Public Provident Fund
Public Provident Fund (PPF) is one of the most popular investment options for individuals because of high tax-free rates —it has exempt, exempt, exempt tax structure—and carries no risk. At 7.1% current interest rate, it gives an effective yield of 10.32% if Section 80C tax exemption is availed at 31.2% tax rate. At 20.8% tax rate, the effective yield will be 8.96%. So, those in the high tax bracket can use PPF for accumulating long-term corpus. However, rates of PPF, like all other small savings schemes, are revised every quarter. The maturity period is 15 years and the account can be extended within one year of maturity for block of five years. Even the maturity value can be retained without extension and without any further deposits.
EPF and VPF
For salaried employees, Employees’ Provident Fund (EPF) is an ideal way to save for long-term goals provided the subscriber doesn’t withdraw the corpus at every job change. Investment in EPF gets a tax break of Rs 1.5 lakh under Section 80C, the interest earned is tax free and the final withdrawal after retirement is also tax free. The retirement body has decided to provide 8.5% interest rate on EPF deposits for 2019-20, which is one of the highest among all fixed income instruments. However, the rate has to be ratified by the finance ministry.
Employees have the option to increase allocation through Voluntary Provident Fund (VPF) and earn the same interest rate offered on EPF. The voluntary contribution can be up to the full basic salary and dearness allowance. So, at 8.5% interest rate for EPF/VPF, the effective yield if Section 80C benefit is also availed will be 12.35% for those at 31.2% tax bracket. At 20.8% tax bracket, the effective yield will be 10.73%.
Bharat Bond ETF
The second tranche of Bharat Bond ETF maturing in April 2025 and April 2031 will be rolled out in July by Edelweiss Asset Management Company. It will invest in AAA rated paper of state-owned companies and the ETF will hold the bonds till maturity. The credit risk in Bharat Bond ETFs is next to nil. As on June 1, 2020, the yield to maturity for the bonds issued in the first tranche for April 2023 and April 2030 is 5.76% and 6.84%, respectively.
Joydeep Sen, founder, Wiseinvestor.in, says Bharat Bond ETF combines good portfolio credit quality, portfolio maturity run-down thereby reducing volatility risk and secondary market liquidity. “To be noted, at the date of investment, the remaining maturity of the product should be more than three years, to avail of long term capital gains/ indexation benefits,” he says.

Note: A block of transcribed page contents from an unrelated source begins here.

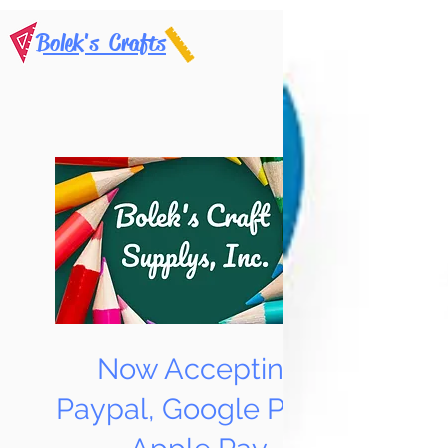
Bolek's Crafts
Now Accepting
Paypal, Google Pay &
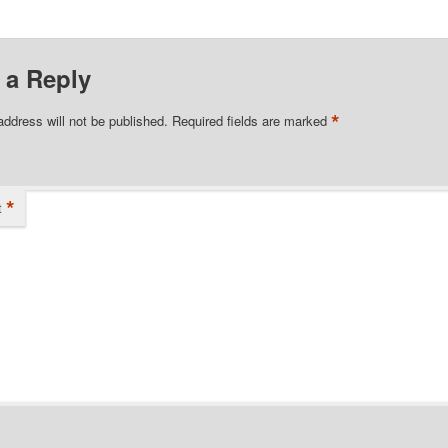
 a Reply
*
address will not be published.
Required fields are marked
*
t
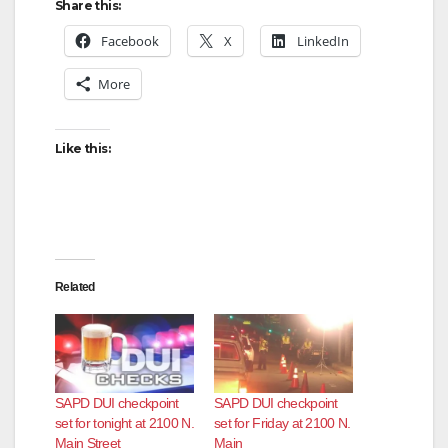
Share this:
Facebook
X
LinkedIn
More
Like this:
Related
SAPD DUI checkpoint
SAPD DUI checkpoint
set for tonight at 2100 N.
set for Friday at 2100 N.
Main Street
Main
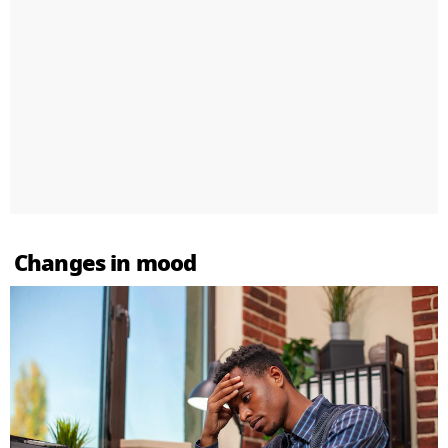
Changes in mood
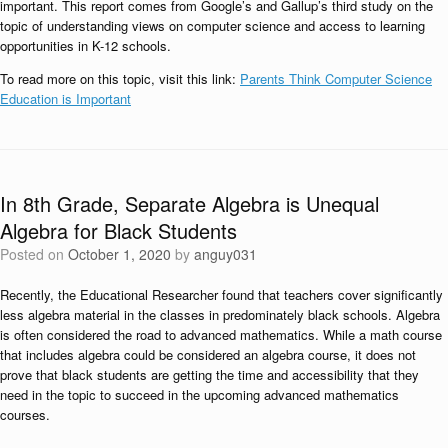
important. This report comes from Google’s and Gallup’s third study on the
topic of understanding views on computer science and access to learning
opportunities in K-12 schools.
To read more on this topic, visit this link:
Parents Think Computer Science
Education is Important
In 8th Grade, Separate Algebra is Unequal
Algebra for Black Students
Posted on
October 1, 2020
by
anguy031
Recently, the Educational Researcher found that teachers cover significantly
less algebra material in the classes in predominately black schools. Algebra
is often considered the road to advanced mathematics. While a math course
that includes algebra could be considered an algebra course, it does not
prove that black students are getting the time and accessibility that they
need in the topic to succeed in the upcoming advanced mathematics
courses.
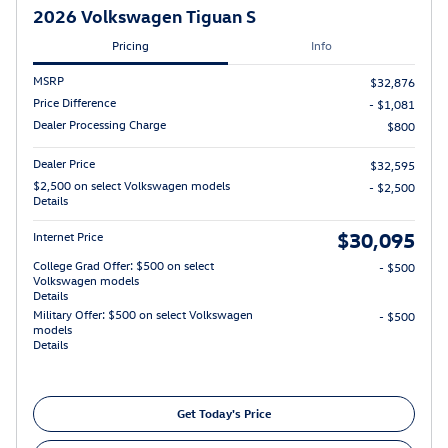
2026 Volkswagen Tiguan S
Pricing
Info
MSRP
$32,876
Price Difference
- $1,081
Dealer Processing Charge
$800
Dealer Price
$32,595
$2,500 on select Volkswagen models
- $2,500
Details
$30,095
Internet Price
College Grad Offer: $500 on select
- $500
Volkswagen models
Details
Military Offer: $500 on select Volkswagen
- $500
models
Details
Get Today's Price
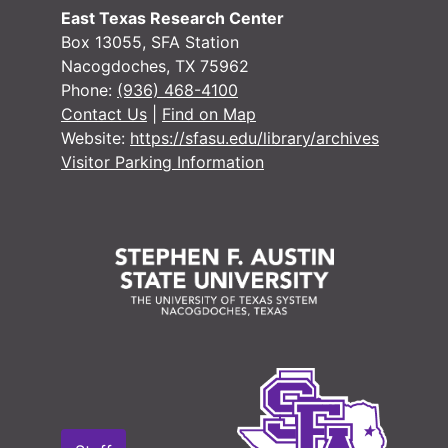
East Texas Research Center
Box 13055, SFA Station
Nacogdoches, TX 75962
Phone:
(936) 468-4100
Contact Us
|
Find on Map
Website:
https://sfasu.edu/library/archives
#
Visitor Parking Information
#
#
#
#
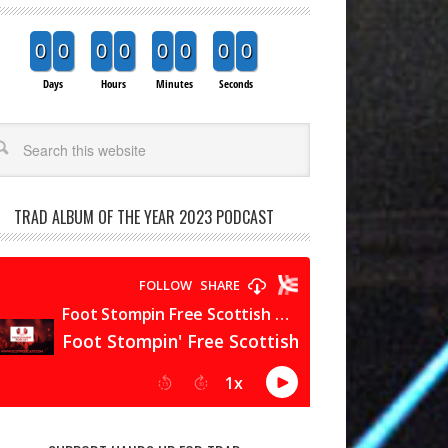
0
0
0
0
0
0
0
0
Days
Hours
Minutes
Seconds
arch
TRAD ALBUM OF THE YEAR 2023 PODCAST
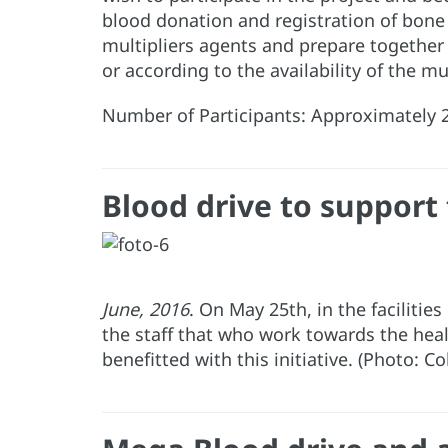
blood donation and registration of bon
multipliers agents and prepare together
or according to the availability of the mu
Number of Participants: Approximately 2
Blood drive to support 
June, 2016
. On May 25th, in the facilitie
the staff that who work towards the heal
benefitted with this initiative. (Photo: C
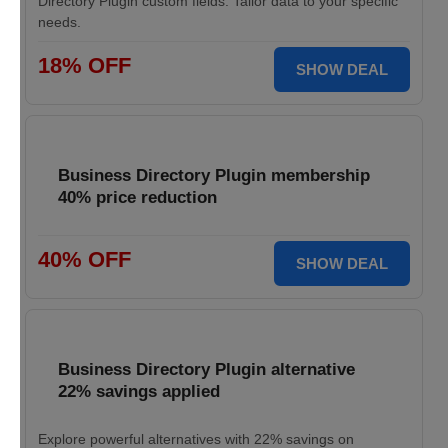
Directory Plugin custom fields. Tailor data to your specific
needs.
18% OFF
SHOW DEAL
Business Directory Plugin membership
40% price reduction
40% OFF
SHOW DEAL
Business Directory Plugin alternative
22% savings applied
Explore powerful alternatives with 22% savings on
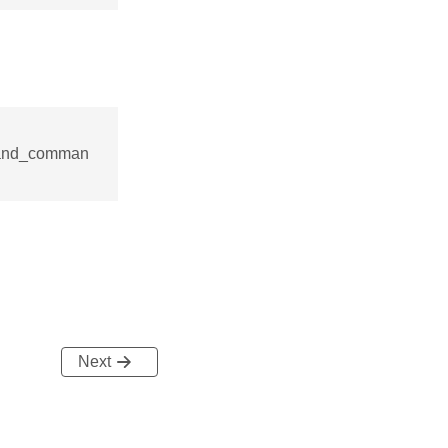
mand_comman
Next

Tax-free bonds listed in the stock market makes wise investment as investors can lock-in their capital for a longer tenure and earn tax-efficient returns. While there is no tax exemption under Section 80C, the interest accrued is completely tax-free under Section 10(15)(iv)(h). These bonds are from public sector companies such as IRFC, PFC, NHAI, HUDCO, REC, NTPC and NHPC. While the interest payments on these bonds are tax free, there would be capital gains tax if an investor sells before maturity at a profit.